MSP_Greg · July 29, 2019, 11:02pm

@kengey

Ok. My original post was about autoloading/load-on-demand. You’ve replied with a post minimally discussing that, and then discussing a pattern that somehow affects it?

First of all, regarding the concept of creating one source file from many, have you compared the load time of separate files vs the single source file? From your description, I assume you have both available…

Regarding source files, you threw out the number “1,000s”. Might be a little bit high…

On to your other subject…

but the code will only be called when needed

That’s true of any well designed app. How does the pattern you use, and the articles you linked to change anything?

Since SU is an app with a UI, there’s no reason to create objects unless they’re required for loading, or required due to a user action. Some dev’s may make a choice to create objects on load, which causes slower loading but quicker response with the UI, but that’s a reasonable choice.

how having a codebase of 1000’s separate files that only get loaded when needed but together with poor coding practices

Please clarify what you mean by ‘poor coding practices’.

Finally, I would caution against using patterns designed for one type of language with another. Using a pattern without a clear reason for doing so will just make code more complex.

kengey · July 30, 2019, 6:15am

I am not trying to argue against your post. The purpose of your post is to show how it manages to not load unneeded code and i am questioning if it is really the amount of code that affects load time, or the way that code is written and the number of objects that are initialized upon read time. And I question if it really is that significant, the amount of code you manage not to load at startup. Buttons in a toolbar not only invoke some command but also reflect a certain state in your app to make them checked or grayed.

Poor code? Use modules for everything… they defeat OO and they are initialized immediately even if you do not need them, or only need parts of them. All my extensions up till around 18 months ago used modules quite a lot for what would be singletons, such as data repositories, because that made them globally accessible. That was slow on boot. Because the entire repo would be created and stored in memory even if the user might never use the app. Then I got involved in a few asp.net core projects and learned about seeing everything as a service, using a service provider and constructor dependency injection and eventually tried to map those same practices on my ruby code. It did solve the issues I was experiencing at least.

Anyhow, if you prefer, we could continue this discussion elsewhere, so this one can remain about autoloading.

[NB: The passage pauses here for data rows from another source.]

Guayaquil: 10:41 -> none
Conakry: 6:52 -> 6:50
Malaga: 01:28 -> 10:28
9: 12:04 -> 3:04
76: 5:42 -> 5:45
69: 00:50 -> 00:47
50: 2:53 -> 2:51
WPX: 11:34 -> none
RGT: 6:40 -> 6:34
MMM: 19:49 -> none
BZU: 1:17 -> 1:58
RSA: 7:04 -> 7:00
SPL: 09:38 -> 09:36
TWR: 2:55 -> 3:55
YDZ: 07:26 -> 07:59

kengey · July 30, 2019, 6:45am

I have done a comparison on loading write_wlsx. This is the largest library I have combined into one file. Here are all the separate files. It has a dependecy on zip, so that is merged into that same large file:

All these files are combined into 1 file with 26k lines:

And here is the comparison.
Separate files:

All into 1 with 26k lines:

There is no one here creating extensions that are made up of 26k lines.

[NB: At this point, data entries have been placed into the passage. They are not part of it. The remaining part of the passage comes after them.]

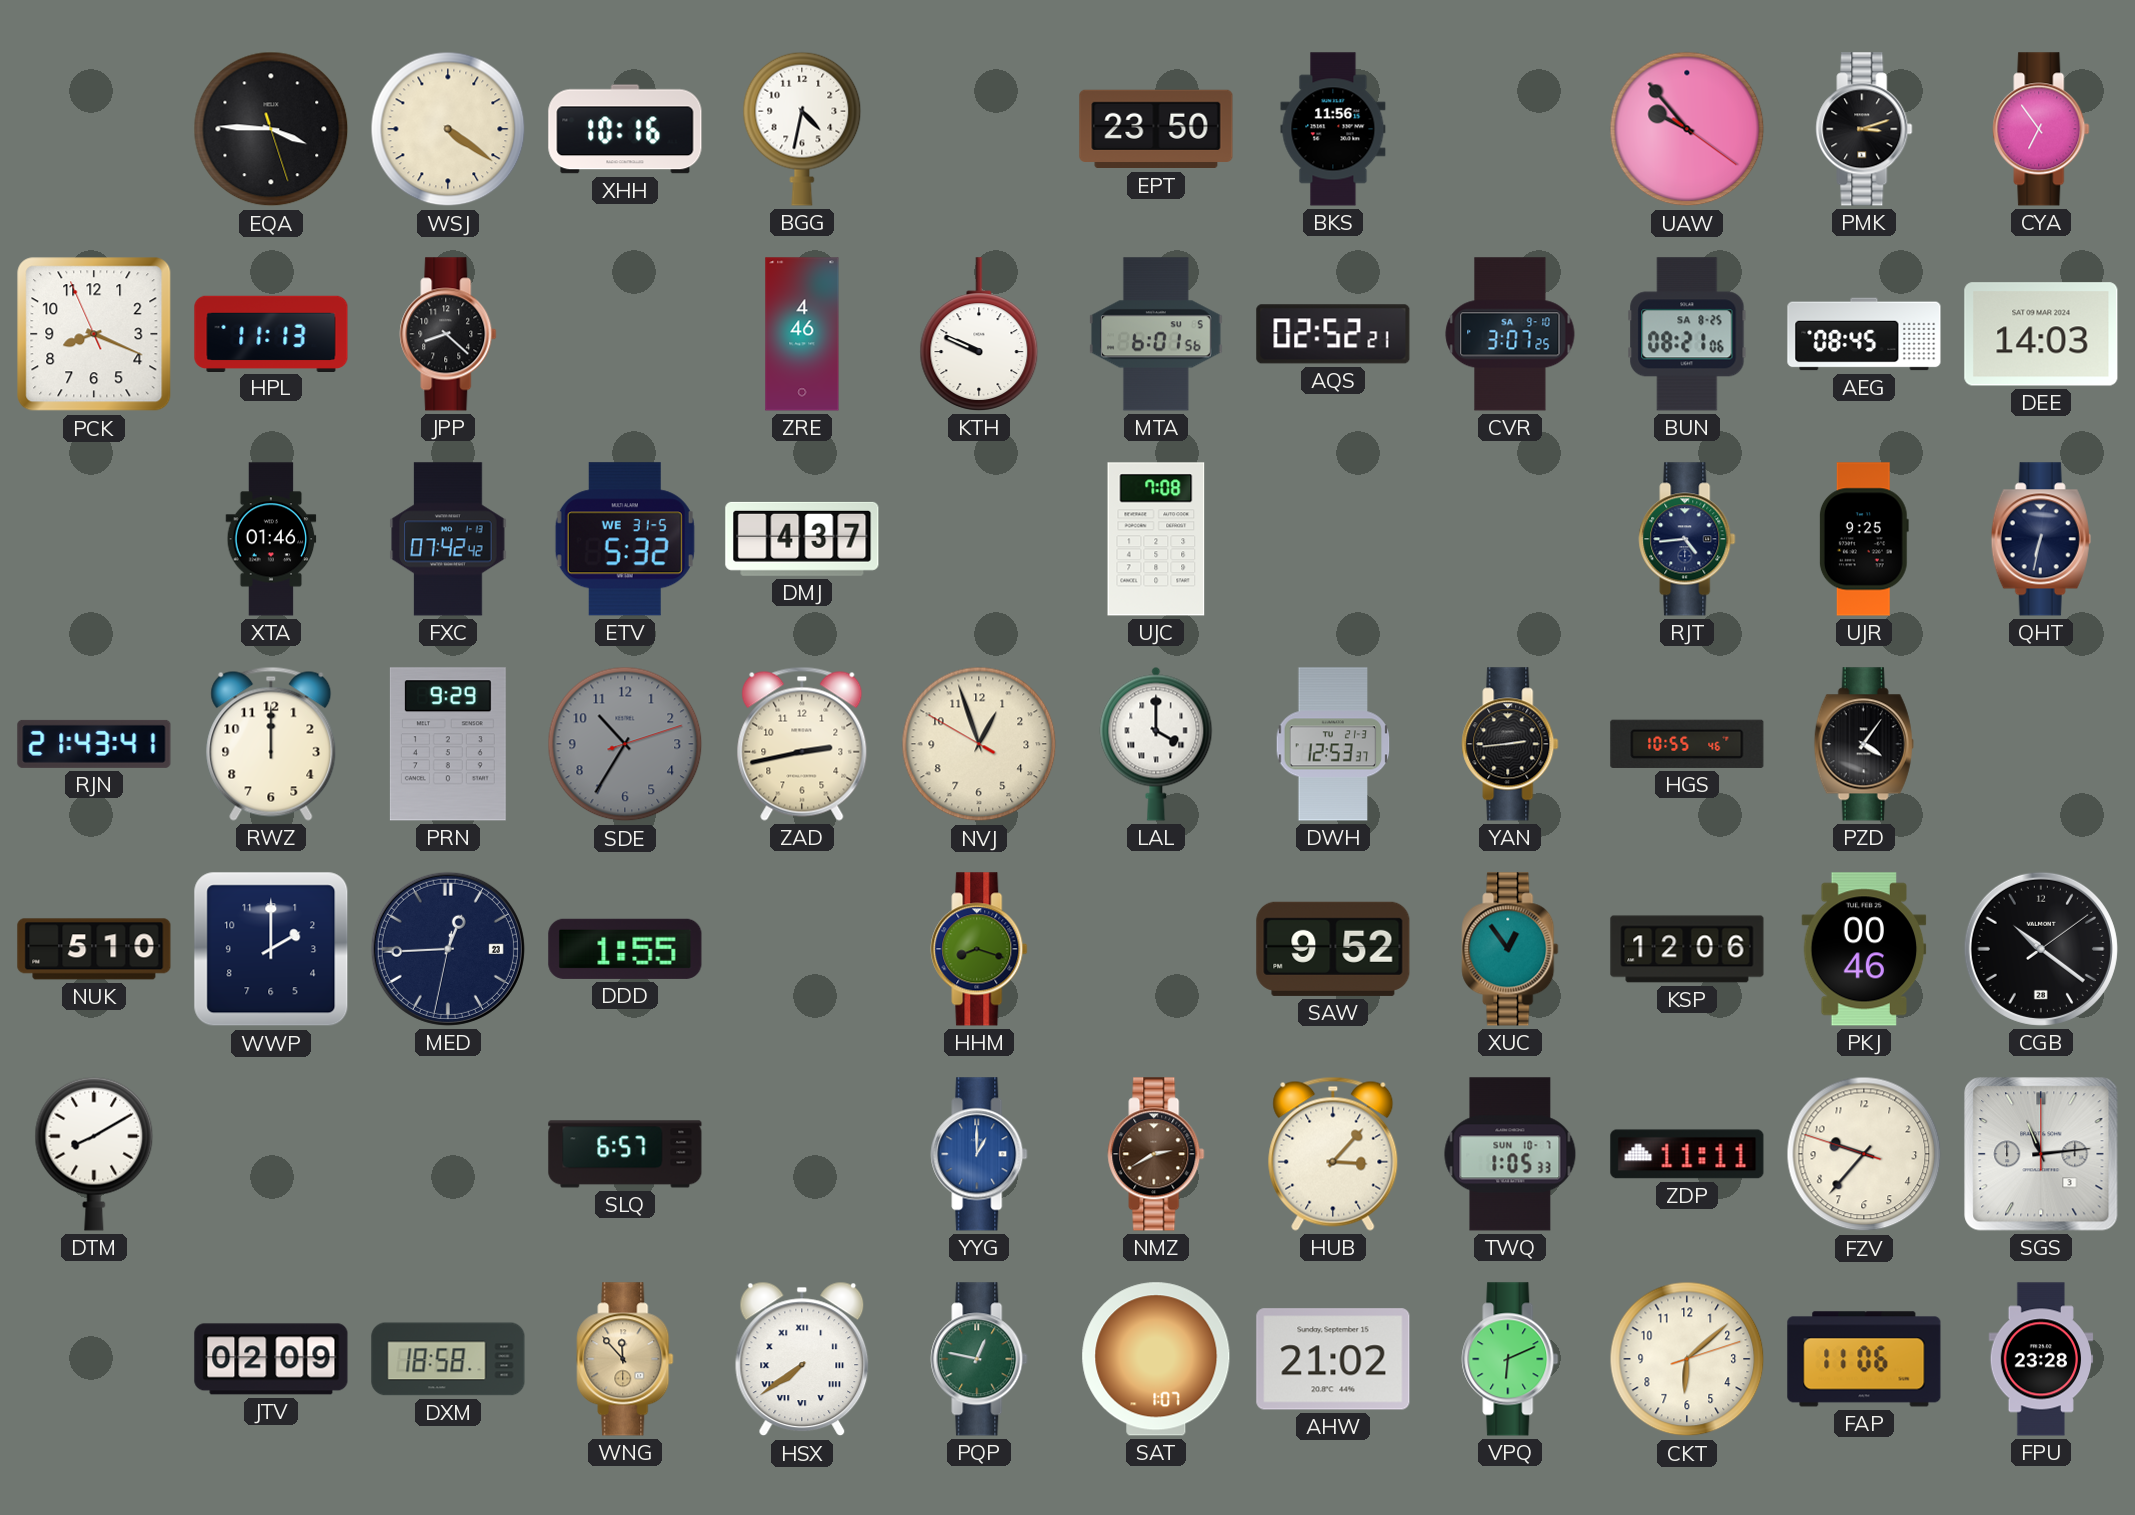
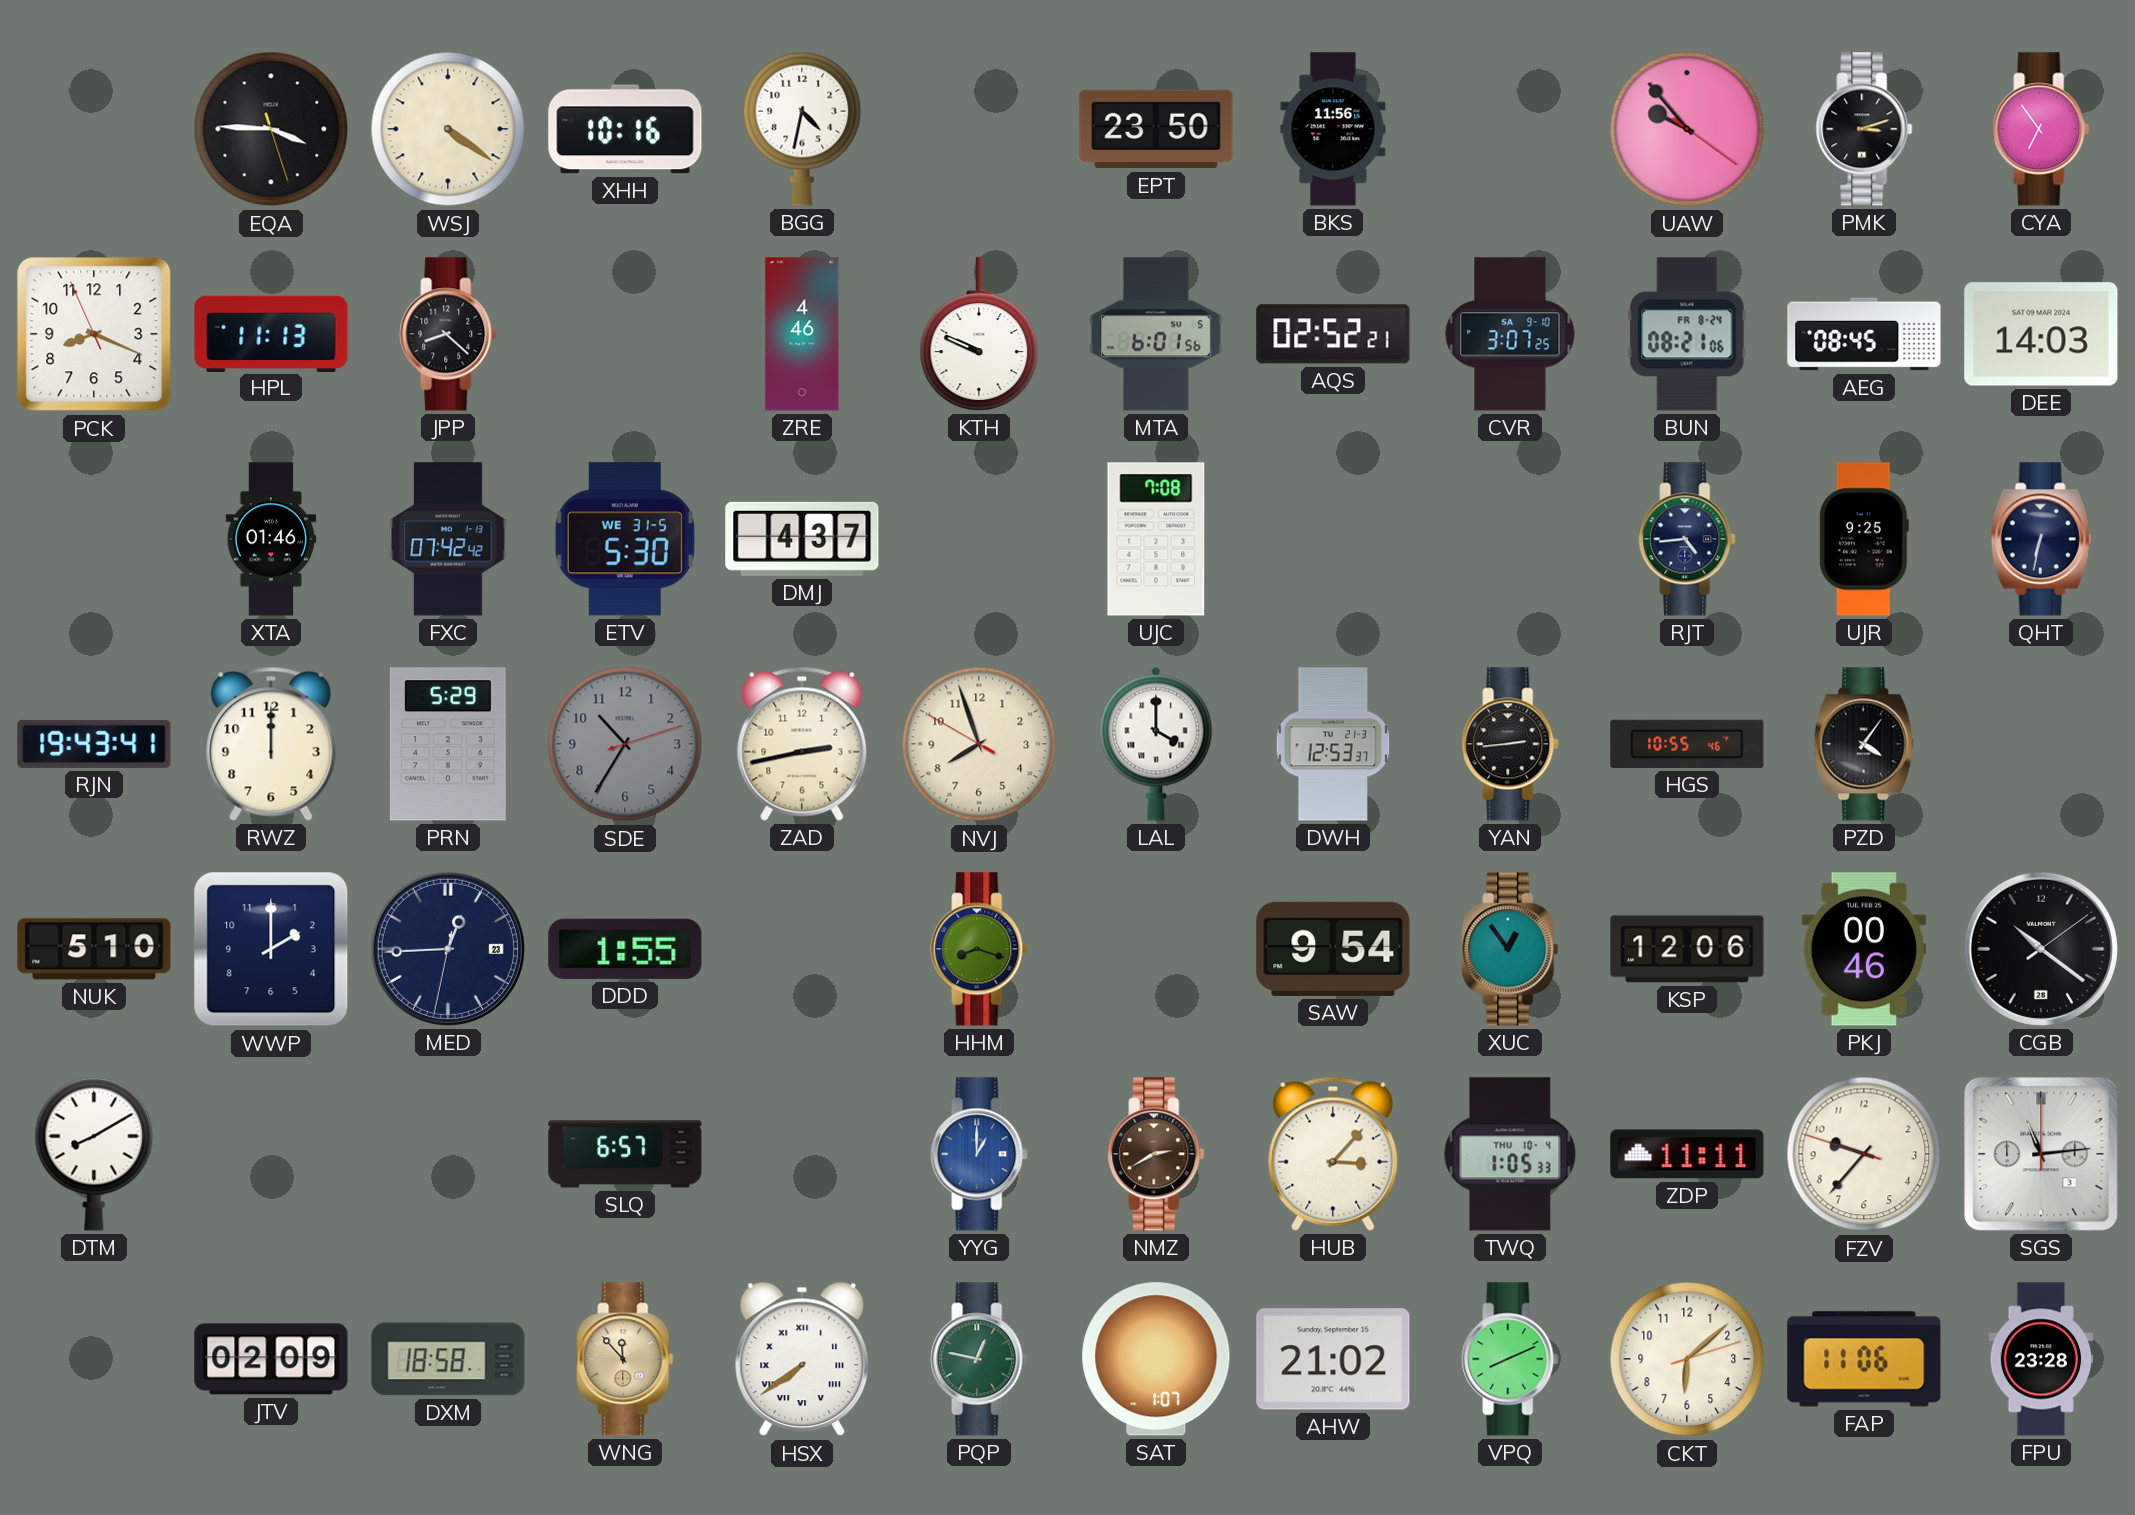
BUN date: SA 8-25 -> FR 8-24
ETV: 5:32 -> 5:30
RJN: 21:43 -> 19:43
PRN: 9:29 -> 5:29
NVJ: 12:56 -> 7:56
SAW: 9:52 -> 9:54
TWQ date: SUN 10-7 -> THU 10-4
VPQ: 6:11 -> 8:11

Not so much a ruby-ist myself so I might interpret these numbers wrong. But one 26k lines file takes 0.07s while the bunch of separated files take somewhere around 1.6s. If I am not mistaken, combining files into 1 improves loading speed with 2,200%

Another edit. Of course, the previous comparison is pretty slow because the path containing all files is the last in $LOAD_PATH. For that reason I did a comparsion where I reverse the array:

0.17s vs 0.07s. Still 2.5 times slower than the single file variant, but, 10 times(!) faster than the non reversed original $LOAD_PATH. That makes me think… What if Sketchup by default would’ve just reversed the order of $LOAD_PATH? The number of requires for libraries is I believe significantly lower than the number of requires for code in your own codebase (if you do not happen to combine everything into one file as I do)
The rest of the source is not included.